**The problem**
Every record, down to the last line, must be given again exactly.

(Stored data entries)
----

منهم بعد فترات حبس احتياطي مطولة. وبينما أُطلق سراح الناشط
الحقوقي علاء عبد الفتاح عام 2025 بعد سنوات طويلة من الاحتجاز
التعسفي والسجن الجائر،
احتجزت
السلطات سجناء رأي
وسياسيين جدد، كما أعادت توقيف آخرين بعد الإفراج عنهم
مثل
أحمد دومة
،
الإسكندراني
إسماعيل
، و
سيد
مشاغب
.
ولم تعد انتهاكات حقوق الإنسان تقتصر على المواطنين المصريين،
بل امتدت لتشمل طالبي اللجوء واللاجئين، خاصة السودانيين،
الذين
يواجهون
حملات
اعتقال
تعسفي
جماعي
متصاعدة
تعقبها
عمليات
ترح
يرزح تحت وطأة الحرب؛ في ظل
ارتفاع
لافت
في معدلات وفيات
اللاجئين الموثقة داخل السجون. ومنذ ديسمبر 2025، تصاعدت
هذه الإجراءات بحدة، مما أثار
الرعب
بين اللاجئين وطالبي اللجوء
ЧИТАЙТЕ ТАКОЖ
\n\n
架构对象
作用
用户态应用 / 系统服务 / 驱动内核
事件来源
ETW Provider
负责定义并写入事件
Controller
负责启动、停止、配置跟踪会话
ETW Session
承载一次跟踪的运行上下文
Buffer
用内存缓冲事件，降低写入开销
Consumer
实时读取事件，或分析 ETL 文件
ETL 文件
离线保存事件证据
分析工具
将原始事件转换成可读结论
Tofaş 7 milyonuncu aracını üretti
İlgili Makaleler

----

**Task result**
منهم بعد فترات حبس احتياطي مطولة. وبينما أُطلق سراح الناشط
الحقوقي علاء عبد الفتاح عام 2025 بعد سنوات طويلة من الاحتجاز
التعسفي والسجن الجائر،
احتجزت
السلطات سجناء رأي
وسياسيين جدد، كما أعادت توقيف آخرين بعد الإفراج عنهم
مثل
أحمد دومة
،
الإسكندراني
إسماعيل
، و
سيد
مشاغب
.
ولم تعد انتهاكات حقوق الإنسان تقتصر على المواطنين المصريين،
بل امتدت لتشمل طالبي اللجوء واللاجئين، خاصة السودانيين،
الذين
يواجهون
حملات
اعتقال
تعسفي
جماعي
متصاعدة
تعقبها
عمليات
ترح
يرزح تحت وطأة الحرب؛ في ظل
ارتفاع
لافت
في معدلات وفيات
اللاجئين الموثقة داخل السجون. ومنذ ديسمبر 2025، تصاعدت
هذه الإجراءات بحدة، مما أثار
الرعب
بين اللاجئين وطالبي اللجوء
ЧИТАЙТЕ ТАКОЖ
\n\n
架构对象
作用
用户态应用 / 系统服务 / 驱动内核
事件来源
ETW Provider
负责定义并写入事件
Controller
负责启动、停止、配置跟踪会话
ETW Session
承载一次跟踪的运行上下文
Buffer
用内存缓冲事件，降低写入开销
Consumer
实时读取事件，或分析 ETL 文件
ETL 文件
离线保存事件证据
分析工具
将原始事件转换成可读结论
Tofaş 7 milyonuncu aracını üretti
İlgili Makaleler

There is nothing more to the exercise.